* Records for the task *

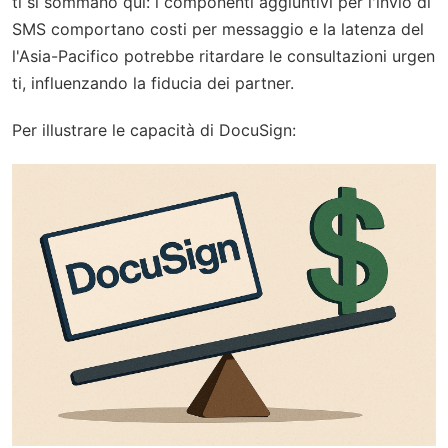
ti si sommano qui: i componenti aggiuntivi per l'invio di
SMS comportano costi per messaggio e la latenza del
l'Asia-Pacifico potrebbe ritardare le consultazioni urgen
ti, influenzando la fiducia dei partner.
Per illustrare le capacità di DocuSign:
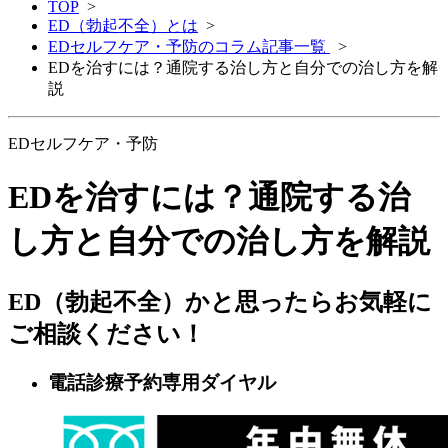
TOP
>
ED（勃起不全）とは
>
EDセルフケア・予防のコラム記事一覧
>
EDを治すには？通院する治し方と自分での治し方を解
説
EDセルフケア・予防
EDを治すには？通院する治
し方と自分での治し方を解説
ED（勃起不全）かと思ったらお気軽に
ご相談ください！
電話診療予約専用ダイヤル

* What is being asked *
Verbatim repetition of the entries is required, excluding any pictures.

* Output for this task *
ti si sommano qui: i componenti aggiuntivi per l'invio di
SMS comportano costi per messaggio e la latenza del
l'Asia-Pacifico potrebbe ritardare le consultazioni urgen
ti, influenzando la fiducia dei partner.
Per illustrare le capacità di DocuSign:
TOP
>
ED（勃起不全）とは
>
EDセルフケア・予防のコラム記事一覧
>
EDを治すには？通院する治し方と自分での治し方を解
説
EDセルフケア・予防
EDを治すには？通院する治
し方と自分での治し方を解説
ED（勃起不全）かと思ったらお気軽に
ご相談ください！
電話診療予約専用ダイヤル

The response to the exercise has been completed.